_TASK INPUTS_.
===============

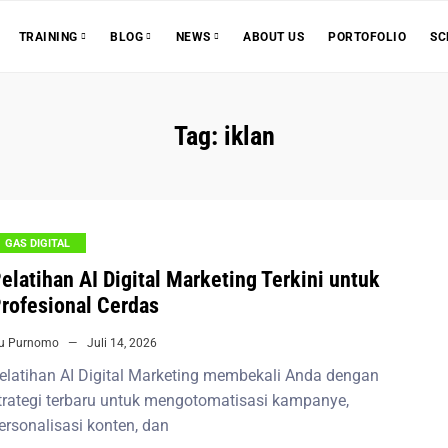
ABOUT US
PORTOFOLIO
SC
TRAINING
BLOG
NEWS
Tag:
iklan
GAS DIGITAL
elatihan AI Digital Marketing Terkini untuk
rofesional Cerdas
iu Purnomo
Juli 14, 2026
elatihan AI Digital Marketing membekali Anda dengan
trategi terbaru untuk mengotomatisasi kampanye,
ersonalisasi konten, dan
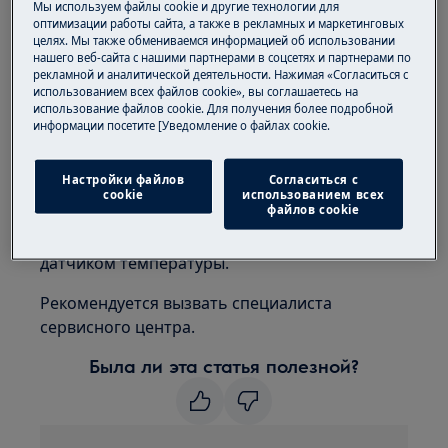
Мы используем файлы cookie и другие технологии для
Применимо к
оптимизации работы сайта, а также в рекламных и маркетинговых
целях. Мы также обмениваемся информацией об использовании
Холодильнику
нашего веб-сайта с нашими партнерами в соцсетях и партнерами по
Холодильнику с морозильной камерой
рекламной и аналитической деятельности. Нажимая «Согласиться с
использованием всех файлов cookie», вы соглашаетесь на
Решение
использование файлов cookie. Для получения более подробной
информации посетите [Уведомление о файлах cookie.
1. Обратитесь в авторизованный
сервисный центр.
Настройки файлов
Согласиться с
cookie
использованием всех
файлов cookie
Сообщение об ошибке F3, F4 или F5 на
дисплее указывает на наличие проблемы с
датчиком температуры.
Рекомендуется вызвать специалиста
сервисного центра.
Была ли эта статья полезной?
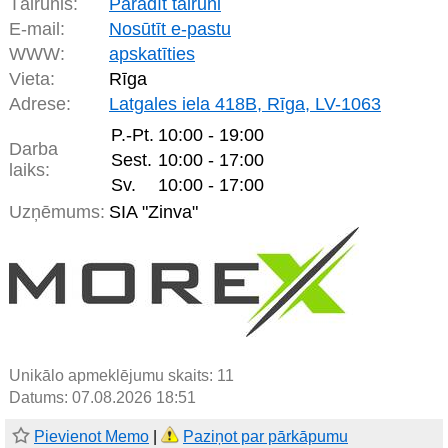
Tālrunis:
Parādīt tālruni
E-mail:
Nosūtīt e-pastu
WWW:
apskatīties
Vieta:
Rīga
Adrese:
Latgales iela 418B, Rīga, LV-1063
P.-Pt.
10:00 - 19:00
Darba
Sest.
10:00 - 17:00
laiks:
Sv.
10:00 - 17:00
Uzņēmums:
SIA "Zinva"
Unikālo apmeklējumu skaits:
11
Datums: 07.08.2026 18:51
Pievienot Memo
|
Paziņot par pārkāpumu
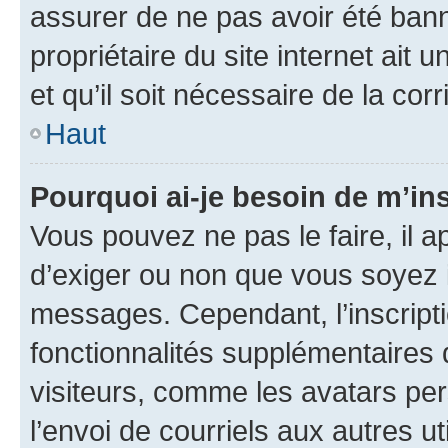
assurer de ne pas avoir été bann
propriétaire du site internet ait 
et qu’il soit nécessaire de la corr
Haut
Pourquoi ai-je besoin de m’ins
Vous pouvez ne pas le faire, il a
d’exiger ou non que vous soyez i
messages. Cependant, l’inscrip
fonctionnalités supplémentaires 
visiteurs, comme les avatars per
l’envoi de courriels aux autres ut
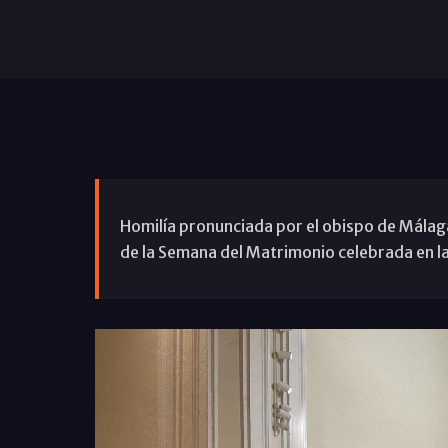
Homilía pronunciada por el obispo de Málaga,
de la Semana del Matrimonio celebrada en l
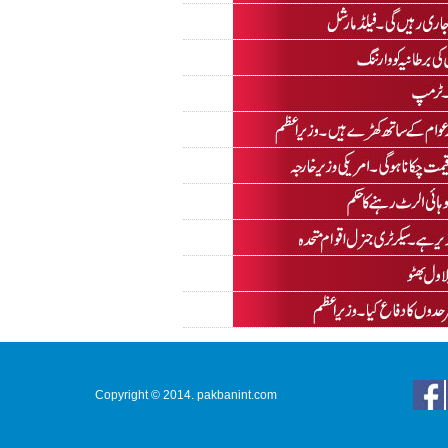
Copyright © 2014. pakbanint.com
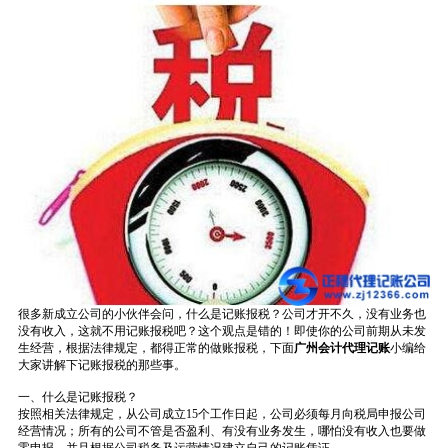
很多新成立公司的小伙伴会问，什么是记账报税？公司才开不久，没有业务也
没有收入，这就不用记账报税吧？这个观点是错的！即使你的公司前期从未发
生经营，根据法律规定，都得正常的做账报税，下面
广州会计代理记账
小编给
大家讲解下记账报税的那些事。
一、什么是记账报税？
按照相关法律规定，从公司成立15个工作日起，公司必须每月向税局申报公司
经营情况；所有的公司不管是否盈利、有没有业务发生，哪怕没有收入也要做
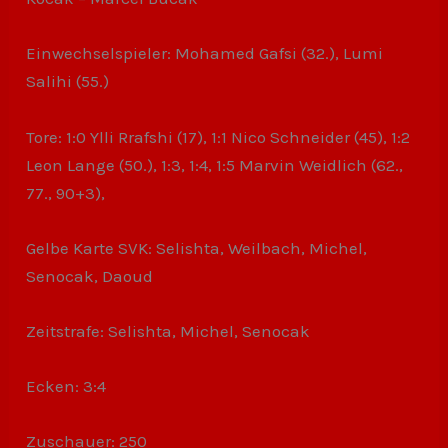
Einwechselspieler: Mohamed Gafsi (32.), Lumi
Salihi (55.)
Tore: 1:0 Ylli Rrafshi (17), 1:1 Nico Schneider (45), 1:2
Leon Lange (50.), 1:3, 1:4, 1:5 Marvin Weidlich (62.,
77., 90+3),
Gelbe Karte SVK: Selishta, Weilbach, Michel,
Senocak, Daoud
Zeitstrafe: Selishta, Michel, Senocak
Ecken: 3:4
Zuschauer: 250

===============

_PROBLEM TO SOLVE_. Scan the preceding listing for the string "Marketing" and copy every line where it occurs.

_YOUR SOLUTION_.
elatihan AI Digital Marketing Terkini untuk
elatihan AI Digital Marketing membekali Anda dengan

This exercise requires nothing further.